自社の営業戦略を今一度チエックしてみよう その2 2024年3月1日

こんにちは、可視化経営のエバンジェリスト本道です。

前回は、営業戦略見直しのためのシーン設定は、ポジショニングマップ(下図の①誰に、②何を)を使うことをお話ししました。
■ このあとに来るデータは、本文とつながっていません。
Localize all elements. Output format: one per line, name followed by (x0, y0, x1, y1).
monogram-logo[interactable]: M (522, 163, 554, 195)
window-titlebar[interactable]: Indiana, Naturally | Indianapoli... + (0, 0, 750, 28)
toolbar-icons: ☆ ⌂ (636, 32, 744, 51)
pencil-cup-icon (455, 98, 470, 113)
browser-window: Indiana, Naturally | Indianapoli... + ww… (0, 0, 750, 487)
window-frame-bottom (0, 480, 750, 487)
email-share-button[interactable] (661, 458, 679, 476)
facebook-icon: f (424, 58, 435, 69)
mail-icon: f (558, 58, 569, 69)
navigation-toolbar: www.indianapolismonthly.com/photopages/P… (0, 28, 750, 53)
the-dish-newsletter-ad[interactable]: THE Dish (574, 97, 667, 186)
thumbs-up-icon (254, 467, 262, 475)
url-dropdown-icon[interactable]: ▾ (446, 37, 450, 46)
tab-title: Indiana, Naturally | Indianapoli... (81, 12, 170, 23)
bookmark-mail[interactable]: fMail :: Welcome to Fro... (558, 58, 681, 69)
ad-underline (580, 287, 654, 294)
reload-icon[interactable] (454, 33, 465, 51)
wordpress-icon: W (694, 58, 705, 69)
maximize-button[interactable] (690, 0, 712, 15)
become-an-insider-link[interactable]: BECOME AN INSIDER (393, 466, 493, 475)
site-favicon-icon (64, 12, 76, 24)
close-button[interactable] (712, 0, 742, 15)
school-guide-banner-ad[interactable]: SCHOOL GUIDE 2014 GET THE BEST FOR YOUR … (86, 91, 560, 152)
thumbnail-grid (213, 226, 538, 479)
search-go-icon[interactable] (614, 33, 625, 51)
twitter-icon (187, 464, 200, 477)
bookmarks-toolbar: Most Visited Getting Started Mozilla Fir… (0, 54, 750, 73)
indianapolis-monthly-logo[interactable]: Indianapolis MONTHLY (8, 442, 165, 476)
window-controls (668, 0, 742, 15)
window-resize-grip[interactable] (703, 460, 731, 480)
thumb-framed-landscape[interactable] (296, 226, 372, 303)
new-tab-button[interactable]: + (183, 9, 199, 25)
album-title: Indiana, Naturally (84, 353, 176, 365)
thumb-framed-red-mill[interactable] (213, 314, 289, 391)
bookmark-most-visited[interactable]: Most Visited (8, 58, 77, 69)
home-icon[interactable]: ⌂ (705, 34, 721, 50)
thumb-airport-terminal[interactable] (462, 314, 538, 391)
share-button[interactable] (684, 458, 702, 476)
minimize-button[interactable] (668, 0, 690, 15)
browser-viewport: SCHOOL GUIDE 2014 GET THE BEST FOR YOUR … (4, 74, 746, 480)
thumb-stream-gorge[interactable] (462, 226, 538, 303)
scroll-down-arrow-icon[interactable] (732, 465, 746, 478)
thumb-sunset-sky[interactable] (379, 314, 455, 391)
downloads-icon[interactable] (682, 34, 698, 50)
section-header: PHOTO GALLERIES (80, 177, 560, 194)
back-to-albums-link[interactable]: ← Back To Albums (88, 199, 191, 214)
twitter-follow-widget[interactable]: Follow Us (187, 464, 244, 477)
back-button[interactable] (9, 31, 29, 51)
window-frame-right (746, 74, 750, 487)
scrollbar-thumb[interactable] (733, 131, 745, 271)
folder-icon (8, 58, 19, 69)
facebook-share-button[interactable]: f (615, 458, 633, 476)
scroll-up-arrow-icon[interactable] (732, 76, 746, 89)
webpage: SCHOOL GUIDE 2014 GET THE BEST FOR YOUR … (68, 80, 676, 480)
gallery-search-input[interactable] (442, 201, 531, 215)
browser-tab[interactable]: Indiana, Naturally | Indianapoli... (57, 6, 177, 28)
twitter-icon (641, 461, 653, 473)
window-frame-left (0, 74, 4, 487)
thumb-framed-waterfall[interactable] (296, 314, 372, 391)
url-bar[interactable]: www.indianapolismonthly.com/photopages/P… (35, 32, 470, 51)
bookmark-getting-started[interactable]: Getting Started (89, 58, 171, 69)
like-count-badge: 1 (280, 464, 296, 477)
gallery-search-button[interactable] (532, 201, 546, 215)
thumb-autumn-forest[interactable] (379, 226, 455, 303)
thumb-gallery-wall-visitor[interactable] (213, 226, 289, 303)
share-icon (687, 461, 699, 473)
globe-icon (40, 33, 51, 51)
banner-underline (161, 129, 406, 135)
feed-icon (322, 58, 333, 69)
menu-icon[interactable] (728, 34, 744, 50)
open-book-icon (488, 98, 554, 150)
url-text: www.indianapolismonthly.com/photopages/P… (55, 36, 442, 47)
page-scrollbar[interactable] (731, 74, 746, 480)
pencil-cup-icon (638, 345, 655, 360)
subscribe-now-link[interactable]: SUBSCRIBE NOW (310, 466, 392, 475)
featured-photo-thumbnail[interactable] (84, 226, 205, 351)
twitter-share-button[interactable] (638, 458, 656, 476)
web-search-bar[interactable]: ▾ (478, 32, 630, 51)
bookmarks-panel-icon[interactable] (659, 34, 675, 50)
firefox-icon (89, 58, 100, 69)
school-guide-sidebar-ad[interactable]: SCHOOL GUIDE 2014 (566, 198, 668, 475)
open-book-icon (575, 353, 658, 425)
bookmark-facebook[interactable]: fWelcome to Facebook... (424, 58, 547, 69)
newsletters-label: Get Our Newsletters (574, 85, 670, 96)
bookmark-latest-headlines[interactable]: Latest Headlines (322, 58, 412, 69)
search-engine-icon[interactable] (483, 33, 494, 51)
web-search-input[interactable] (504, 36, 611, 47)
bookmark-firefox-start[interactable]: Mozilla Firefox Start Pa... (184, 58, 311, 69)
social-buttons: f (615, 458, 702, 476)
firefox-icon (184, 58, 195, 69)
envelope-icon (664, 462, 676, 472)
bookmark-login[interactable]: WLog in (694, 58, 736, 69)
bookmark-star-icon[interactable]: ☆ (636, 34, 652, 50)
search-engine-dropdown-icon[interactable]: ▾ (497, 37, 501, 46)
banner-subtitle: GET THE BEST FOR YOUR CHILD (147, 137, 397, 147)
さらに、このターゲットに対してどのようにして(③チャネル)接触するかを明確にします。
自社がメーカーで直販なら:B to C、代理店販売なら、B to B to Cとなります。
そして、代理店販売(B to B to C)の場合には、代理店の立場でのポジショニングマップ(B to B to Cの後半のB to Cの部分)で、営業戦略の設定シーンを明確にする必要があります。
例えば、
❖営業方針(TOBE)
自社A(メーカー)の取り扱い商材の既存販売ルート(工務店、商社、デベロッパーなどをイメージ:以下、既存代理店と称す)への顧客内シェアUPを目指す

具体的には、
A-1:既存代理店において自社ご利用の施主の定期的な買替需要➡施主維持
※A-1は、顧客内シェアUPのための維持活動(以下、顧客内シェア維持活動と称す)

A-2:既存代理店の自社A(メーカー)以外(他社メーカー)ご利用の施主の定期的な買替需要
➡施主獲得(自社A(メーカー)としては施主獲得であるが、チャネルとしては施主数の変化なし)
B:既存代理店の新規施主の新規需要または定期的な買替需要➡施主拡大(自社A(メーカー)およびチャネルともに拡大)
※A-2およびBは、顧客内シェアUPのための拡大活動(以下、顧客内シェア拡大活動と称す)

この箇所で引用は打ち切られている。